Function doesn't show result

Hello! I wrote little function but its not show output. I am fresh in this language and I’ve no idea why it’s not work.
My input is : f(x->1) after that program freezes.
This is function:

function f(func=x^2)
a_lower = 1 
b_upper = 2  
ro = (3 - sqrt(5))/2
eps = b_upper - a_lower

a_old = a_lower
b_old = b_upper
iter = 0
while(eps > 10^-5)
    a_new = a_old + (b_old - a_old)*ro 
    b_new = b_old - (b_old - a_old)*ro
    if (func(b_new) > func(a_new))
        b_old = b_new       
    elseif (func(b_new) < func(a_new))
        a_old = a_new
    eps = b_old - a_old
    iter = iter + 1


There are two issues with this function.

  1. Your function infinite loops as func(b_new) = 1 and func(a_new) = 1 so b_old and a_old will never get updated.

  2. You are print(a_new,func(a_new)) in the last line, but a_new is not in scope in here. (I’m assuming there is also an end after your whole code)

1 Like

The parameters of f seem a little odd to me, what f(func=x^2) should mean?

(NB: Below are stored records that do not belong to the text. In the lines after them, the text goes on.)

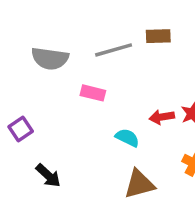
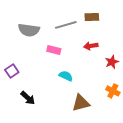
red arrow: (162, 117) -> (91, 46), moved
cyan semicircle: (127, 138) -> (66, 76), moved

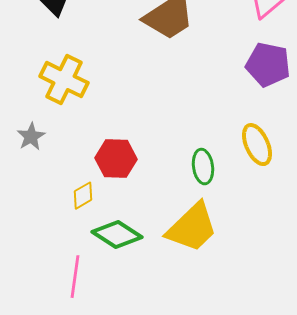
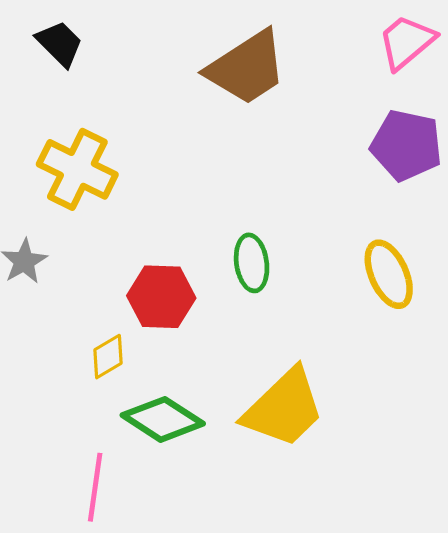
green ellipse: (203, 167) -> (252, 263), moved

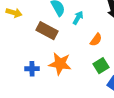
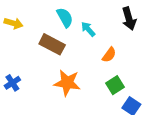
cyan arrow: (78, 18) -> (88, 29), turned -72
blue cross: (32, 69) -> (12, 83), moved, turned -32

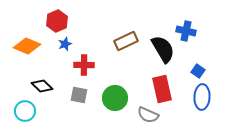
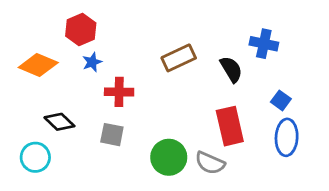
black semicircle: (163, 49) -> (231, 69), size x0.7
green circle: (115, 98) -> (169, 157), moved

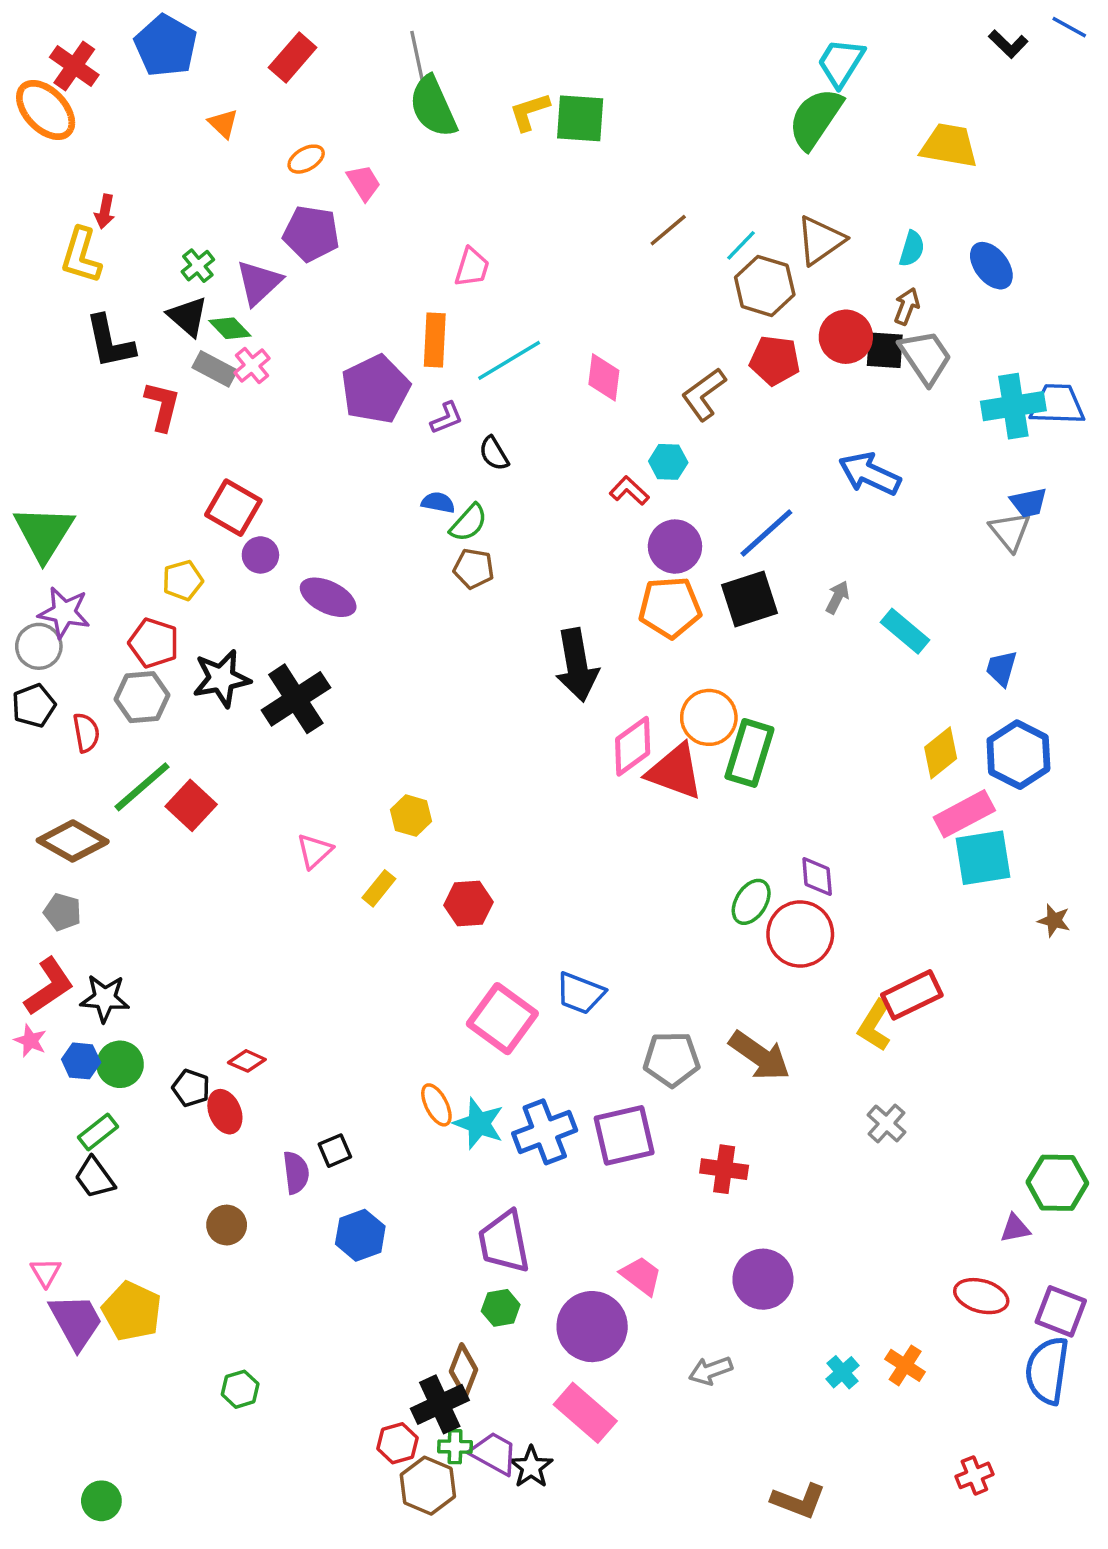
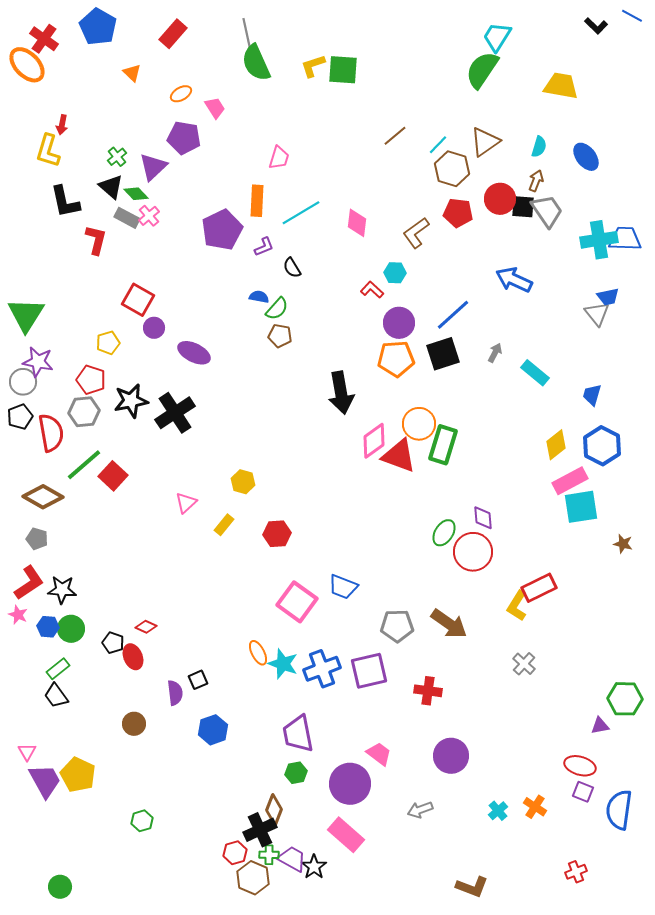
red semicircle: (86, 733) -> (51, 433), size x1.6
purple square: (1061, 1311) -> (583, 792), moved, size x0.7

It seems to mean that func is the sole parameter and it can be ommited, in this case, the value is the square of a global variable x?

1 Like

Welcome to the Julia forum! There are several problems with your code:

  1. the function is missing an end (please indent properly, that should help you catch those things)

  2. the func default argument x^2 is not a function, but a value (if x is in scope), perhaps you meant x -> x^2 (which is, BTW, available as abs2 in Julia)

  3. finally, for x -> 1, neither branch is called (1 < 1 is always false), so no values are changed. You can print things in a loop (see @show), or use the debugger. It may be better to just use an else anyway.